This article reviews current society guidelines, highlighting similarities and differences, in an attempt to form a general consensus on
surveillance for patients with IBD, while drawing attention to controversial areas in need of further research. Most societies agree that all patients with a history of UC (even isolated proctitis) and Crohn’s colitis should be offered a screening colonoscopy approximately 8 to 10 years after the onset of clinical symptoms to re-stage extent of disease and evaluate for endoscopic features that confer a higher risk for IBD-associated Venetoclax clinical trial CRN (IBD-CRN). The exception is the NICE guideline,6 which recommends only offering colonoscopic surveillance to patients with Crohn’s colitis involving more than 1 segment of the colon or left-sided or more extensive UC, but not isolated ulcerative proctitis. All societies recommend that patients with PSC and UC should be enrolled in a surveillance program at the time of diagnosis. During the initial screening examination, restaging biopsies are recommended to determine disease extent and severity. The HDAC inhibitor extent of disease is defined by the maximum documented extent of disease on any colonoscopy. All societies recommend surveillance colonoscopy for UC patients with
left-sided or extensive colitis (thus excluding patients with isolated proctitis),1, 2, 3, 4, 5, 6 and 8 and for Crohn’s C59 chemical structure colitis involving more than 1 segment of the colon6 and 18 or at least one-third of the colon.2, 3, 5 and 8 The BSG considers patients with Crohn’s disease of less than 50% of colonic involvement, regardless of grade of inflammation, as lower risk, but does offer surveillance at the longest (5-year) intervals.1 The ACG guidelines recognize the possible increased risk of cancer in long-standing Crohn’s disease, but state that surveillance guidelines have yet to be defined, and do not endorse a screening or surveillance
strategy.19 All patients with UC and Crohn’s colitis should be offered a screening colonoscopy to restage the extent of disease and evaluate for endoscopic features that confer a higher risk for IBD-CRN. Current guidelines base screening for IBD-CRN primarily on duration of disease.
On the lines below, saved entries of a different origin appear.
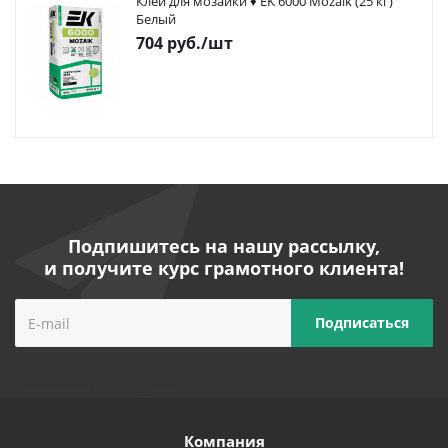
Клей для мозаики ♦ EK 6000 Mozaik (25 кг)
Белый
704
руб.
/шт
Подпишитесь на нашу рассылку,
и получите курс грамотного клиента!
Компания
The risk of IBD-CRN increases over time, although estimates of risk vary in the literature. Meta-analysis of older studies estimated an increase in risk over time, with a cumulative CRC risk of 2% at 10 years, 8% at 20 years, and 18% after 30 years of colitis.20 More recent population-based studies have demonstrated a lower overall risk, from 2.5% at 20 years, to 7.6% at 30 years, and 10.8% at 40 years of extensive UC.